Sotto un albero di cipresso, allungato verso l'alto e verde brillante sotto la luce della sera, Steve scavò una fossa non molto profonda. Il braccio amputato era racchiuso in un frigo portatile probabilmente comprato da Steve in qualche negozio vicino allo studio di tatuaggi. Era tutto verde con i manici bianchi e sopra il tatuatore ci aveva disegnato un paio d'ali dispiegate.
Steve calò quella bara bizzarra dentro al fosso, iniziando quasi subito a seppellirla. I presenti messi in cerchio intorno alla cerimonia simulata, tenevano la testa bassa e mantenevano il silenzio.
Bucky trattenne a fatica le risate cercando di essere serio.

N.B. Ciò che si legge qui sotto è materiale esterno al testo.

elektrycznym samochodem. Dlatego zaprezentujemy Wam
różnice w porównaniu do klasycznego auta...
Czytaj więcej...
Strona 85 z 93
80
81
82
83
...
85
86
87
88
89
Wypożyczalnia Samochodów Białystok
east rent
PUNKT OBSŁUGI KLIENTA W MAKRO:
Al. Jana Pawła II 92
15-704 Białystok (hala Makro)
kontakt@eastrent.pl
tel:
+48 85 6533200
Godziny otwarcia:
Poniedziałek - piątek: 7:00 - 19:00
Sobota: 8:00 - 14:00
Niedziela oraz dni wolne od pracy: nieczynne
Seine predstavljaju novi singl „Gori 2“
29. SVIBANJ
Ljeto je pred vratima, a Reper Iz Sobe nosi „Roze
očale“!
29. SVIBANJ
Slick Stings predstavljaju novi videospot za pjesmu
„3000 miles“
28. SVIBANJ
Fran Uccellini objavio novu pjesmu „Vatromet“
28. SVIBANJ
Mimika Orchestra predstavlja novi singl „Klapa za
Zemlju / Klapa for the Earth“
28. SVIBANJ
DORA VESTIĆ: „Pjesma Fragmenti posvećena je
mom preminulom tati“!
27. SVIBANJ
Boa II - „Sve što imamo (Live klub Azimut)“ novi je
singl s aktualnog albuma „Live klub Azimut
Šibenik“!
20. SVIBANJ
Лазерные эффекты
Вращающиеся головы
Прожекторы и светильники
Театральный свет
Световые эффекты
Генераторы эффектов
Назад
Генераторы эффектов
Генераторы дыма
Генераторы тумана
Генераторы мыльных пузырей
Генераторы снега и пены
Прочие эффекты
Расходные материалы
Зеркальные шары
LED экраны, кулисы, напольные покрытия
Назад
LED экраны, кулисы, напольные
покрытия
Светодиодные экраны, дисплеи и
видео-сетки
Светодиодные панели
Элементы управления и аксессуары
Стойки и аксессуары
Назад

«In questo giorno siamo tristi di annunciare il decesso prematuro di un pezzo appartenente a James Barnes. Purtroppo c'è da dire che questo pezzo non era molto prezioso... Non piangete, ingoiate il dolore e dimenticate la sofferenza, adesso sta in grazia di Dio.» il tono sarcastico e spiritoso di Steve rischiò di far ridere tutti.
«Vaffanculo!» sbottò improvvisamente Bucky, ad alta voce.
Gli occhi si puntarono su di lui, persino Steve rimase in silenzio con le labbra semichiuse ed un sorriso ingenuo in viso.
James avanzò verso il cumulo di terra e vi sputò sopra.
«Vaffanculo.» ripeté ancora, ma a voce più bassa, guardando il suo dolore scomparire in un buco. Steve lo affiancò, aspettando che Bucky lo guardasse. Quando la collisione tra i loro sguardi avvenne, un bacio li rese schiavi, e poi un abraccio, incompleto da un punto di vista anatomico, ma travolgente come mai si potesse immaginare.
«Devi ricominciare una vita normale adesso.» Steve usò un tono serio e autoritario. Erano stravolti, distesi sul letto senza nemmeno portare le lenzuola addosso, ma ancora svegli a guardare il soffitto.
«Più che altro, per me questo è il punto di partenza.» gli rispose James.
«Allora quando siamo iniziati noi? Lo cancellerai?» improvvisamente fu Steve quello pieno di paure. Era stato forte per tutto il tempo ma stava crollando alla fine, quando tutto era apposto.
Bucky gli strinse la mano, quanto era bello sentirsi così vicini con un gesto talmente flebile.
«Amore il mio inizio sei stato tu, non dimenticarlo mai.» Bucky guardò Steve negli occhi mentre gli sussurrava quel sibilo stanco. Steve, pieno di inchiostro e parole, si assopì nel silenzio ed esplose nello sguardo di Bucky.
Adesso, lettore, cosa scriveresti nel post it dedicato a questa storia?